These gluten free raspberry chocolate chip cookies are the perfect rich chocolate and sweet fruit combo! They are easy to make and allergy friendly.
Honestly, chocolate goes with almost anything, but chocolate and raspberry is one of my favorite combos. I love raspberries more than strawberries, so my pick is always a raspberry-chocolate combo over a strawberry-chocolate one. And these cookies are the perfect combo in my humble opinion.
You can use fresh or frozen raspberries in this recipe, I’ve tested both. I love making these when fresh raspberries are in season, but this is also an amazing recipe to save for Valentine’s day. You just want to make sure your raspberries are torn up in smaller pieces. If using frozen, just mash them lightly to break them apart.
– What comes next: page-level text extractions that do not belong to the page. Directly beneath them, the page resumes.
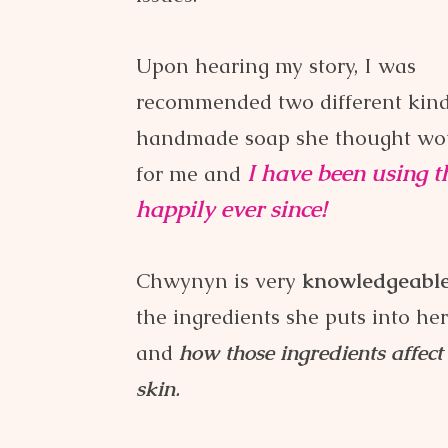
Upon hearing my story, I was
recommended two different kind
handmade soap she thought wo
I have been using 
for me and
happily
ever since!
Chwynyn is very
knowledgeabl
the ingredients she puts into he
and
how those ingredients affect
skin
.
These cookies are made with a mix of gluten free flours, coconut sugar, vegan butter (but you can always use regular!), and an egg. You’ll fold in your raspberries and chocolate chips of choice, but my favorite is dark chocolate. So, how do you make these cookies?
Dry Ingredients: 1:1 gluten free flour, tigernut or almond flour, coconut sugar, baking powder, salt, raspberries, chocolate chips.
Wet Ingredients: Vegan or regular butter, egg, vanilla extract.
How to make raspberry chocolate chip cookies:
-Beat together the butter and sugar. Add the egg and vanilla extract to combine.
-Gently mix in the dry ingredients.
-Fold in the chocolate chips and raspberries.
-Bake, cool, eat!
Gluten Free Raspberry Chocolate Chip Cookies
Ingredients
- 1/2 cup dairy free butter softened
- 1/2 cup coconut sugar
- 1 egg room temperature
- 1 tsp vanilla extract
- 3/4 cup 1:1 gluten free flour
- 1/2 cup sifted tigernut flour or almond flour
- 3/4 tsp baking powder
- 3/4 tsp salt
- 1/2 cup chocolate chips
- 1/2 cup fresh or frozen raspberries
Instructions
- Beat together the the softened butter and coconut sugar for a couple minutes, until fluffy and lighter in color.
- Add the egg and vanilla extract and beat to combine.
- In a small bowl, whisk together the flours, baking soda, and salt. Add to the wet ingredients and mix until just combined.
- If using fresh raspberries, use your hands to gently tear them into pieces. If using frozen raspberries, smash them to break them up a bit. You want to avoid smooshing either berries.
- Fold the chocolate chips and raspberries into the dough and place in the fridge for 10 minutes.
- Preheat oven to 350F.
- Using a tablespoon size scoop, place balls of cookie dough 2 inches apart on a parchment lined baking sheet. You will have to bake in batches. Bake the cookies on the middle rack for 10-13 minutes until edges are set and tops are beginning to golden.
- Remove cookies from the oven and let sit for 10 minutes before transferring to a wire rack to finish cooling.